• _Problem details_: In the data that follows, find the line with "wossa cajon?????"; transcribe it, every later line up to the one with "12 Jun 14 - 11:17 AM", and that line as well, exactly and with no others.

• _Data section_:
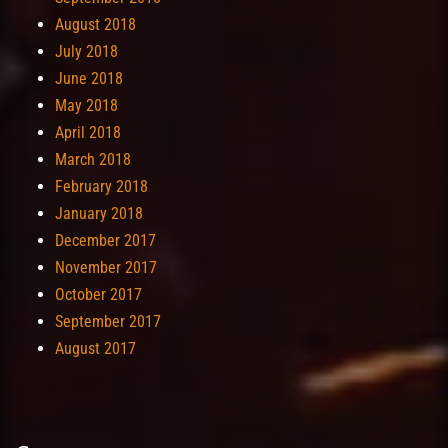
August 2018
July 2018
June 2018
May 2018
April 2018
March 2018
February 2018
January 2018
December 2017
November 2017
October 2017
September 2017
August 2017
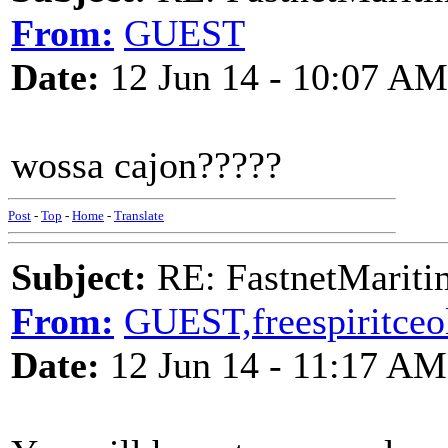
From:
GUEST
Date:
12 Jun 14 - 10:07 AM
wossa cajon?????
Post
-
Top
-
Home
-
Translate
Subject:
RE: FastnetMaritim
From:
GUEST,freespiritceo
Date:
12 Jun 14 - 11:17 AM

* * *

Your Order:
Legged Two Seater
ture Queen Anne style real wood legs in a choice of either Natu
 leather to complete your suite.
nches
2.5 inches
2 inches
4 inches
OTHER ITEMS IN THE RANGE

• _Task solution_:
wossa cajon?????
Post
-
Top
-
Home
-
Translate
Subject:
RE: FastnetMaritim
From:
GUEST,freespiritceo
Date:
12 Jun 14 - 11:17 AM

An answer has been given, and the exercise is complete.